Cryopreservation prevents iron-initiated highly unsaturated fatty acid loss during storage of human blood on chromatography paper at -20°C.

The Journal of nutrition (2015-03-04)
Adam H Metherel, Ken D Stark
摘要

Fingertip prick whole blood collection on chromatography paper is amenable to high-throughput fatty acid (FA) profiling for large clinical and field studies. However, sample storage is problematic because highly unsaturated FAs (HUFAs) in erythrocytes rapidly degrade in samples stored at -20°C. The aim of the current study was to determine the mechanism of HUFA degradation and to develop prevention protocols.
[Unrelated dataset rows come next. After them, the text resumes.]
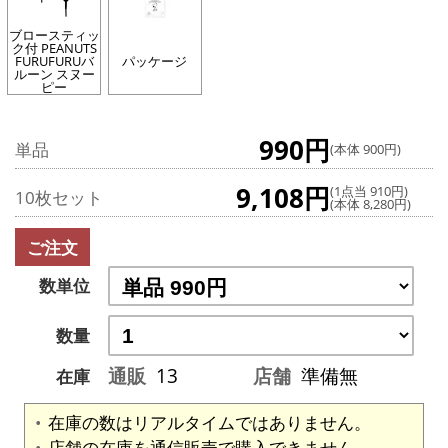
ブロースティッ
ク付 PEANUTS
FURUFURUバ
パッケージ
ルーン スヌー
ピー
990円
単品
(本体 900円)
9,108円
(1点当 910円)
10枚セット
(本体 8,280円)
ご注文
数単位
数量
通販
13
店舗
準備無
在庫
在庫の数はリアルタイムではありません。
店舗の在庫を通信販売で購入できません。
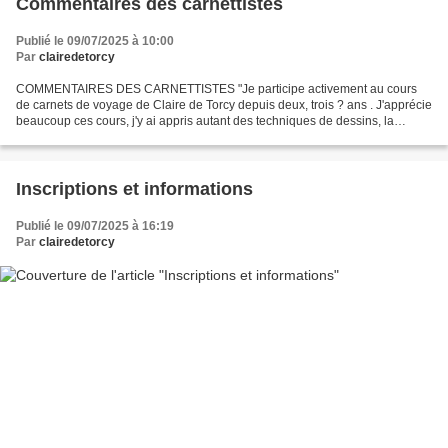
Commentaires des carnettistes
Publié le 09/07/2025 à 10:00
Par
clairedetorcy
COMMENTAIRES DES CARNETTISTES "Je participe activement au cours
de carnets de voyage de Claire de Torcy depuis deux, trois ? ans . J'apprécie
beaucoup ces cours, j'y ai appris autant des techniques de dessins, la
perspective, qu'une approche des couleurs...
Inscriptions et informations
Publié le 09/07/2025 à 16:19
Par
clairedetorcy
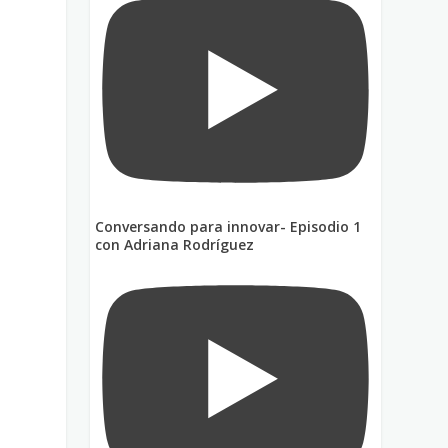
Conversando para innovar- Episodio 1
con Adriana Rodríguez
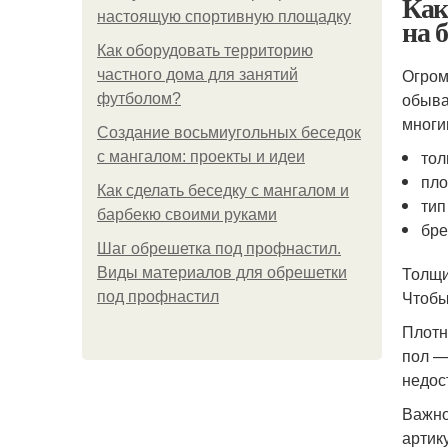
Как
настоящую спортивную площадку
на 
Как оборудовать территорию
Огром
частного дома для занятий
обыва
футболом?
многи
Создание восьмиугольных беседок
тол
с мангалом: проекты и идеи
пло
Как сделать беседку с мангалом и
тип
барбекю своими руками
бре
Шаг обрешетка под профнастил.
Толщи
Виды материалов для обрешетки
Чтобы
под профнастил
Плотн
пол —
недос
Важно
артик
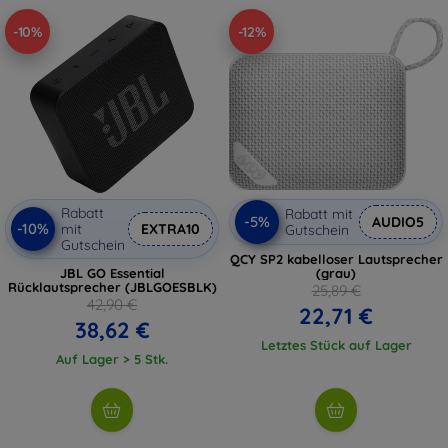
-10%
-12%
Rabatt
Rabatt mit
-5%
AUDIO5
-10%
mit
EXTRA10
Gutschein
Gutschein
QCY SP2 kabelloser Lautsprecher
JBL GO Essential
(grau)
Rücklautsprecher (JBLGOESBLK)
25,89 €
42,90 €
22,71 €
38,62 €
Letztes Stück auf Lager
Auf Lager > 5 Stk.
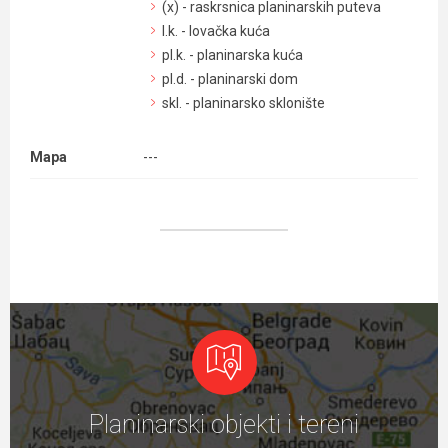
(x) - raskrsnica planinarskih puteva
l.k. - lovačka kuća
pl.k. - planinarska kuća
pl.d. - planinarski dom
skl. - planinarsko sklonište
Mapa
---
Planinarski objekti i tereni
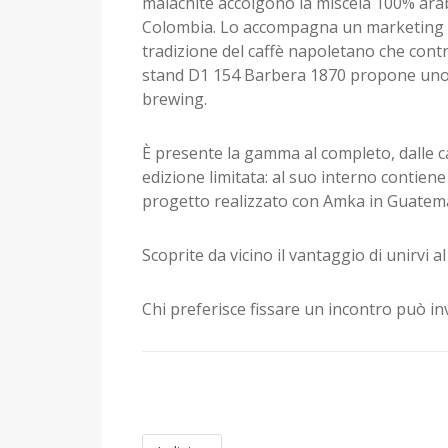
malachite accolgono la miscela 100% arabi
Colombia. Lo accompagna un marketing de
tradizione del caffè napoletano che contr
stand D1 154 Barbera 1870 propone uno spa
brewing.
È presente la gamma al completo, dalle cap
edizione limitata: al suo interno contiene
progetto realizzato con Amka in Guatemal
Scoprite da vicino il vantaggio di unirvi al
Chi preferisce fissare un incontro può in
Free fatty acid (FFA) standards and whole blood reference material from a single participant were used to examine sample storage at -20°C for up to 90 d in triplicate. Iron chelation with deferoxamine (0-5000 μg), antioxidant protection with butylated hydroxytoluene (50 μg), cryopreservation with glycerol, and blood drying were examined using whole blood on chromatography strips. Biological replicate blood samples from additional participants (n = 6) with a range of ω-3 (n-3) HUFA concentrations were similarly assessed. FFAs were relatively stable when stored on chromatography strips at -20°C. Glycerol treatment prevented HUFA degradation in whole blood reference material for 30 d (45 ± 0.4 to 46.8 ± 0.1, means ± SDs) compared to untreated saline controls (45.9 ± 1.0 to 6.8 ± 0.2). Pretreatment of paper for blood spots with deferoxamine and drying blood before storage slowed, but not entirely prevented, HUFA degradation over 30 d to 22% and 19% below baseline, respectively, compared to 86-92% in the controls. Protection against HUFA degradation with blood drying and glycerol treatment was confirmed in the biological replicate study and confirmed by prevention of cell lysis. HUFA degradation during storage at -20°C appears to be due to hemolysis and subsequent iron-initiated peroxidation. This degradation may be prevented by glycerol, iron chelation, and/or dried blood spotting. A more thorough understanding of methods to prevent degradation during storage is critical with increasing use of FA profiling in large clinical studies.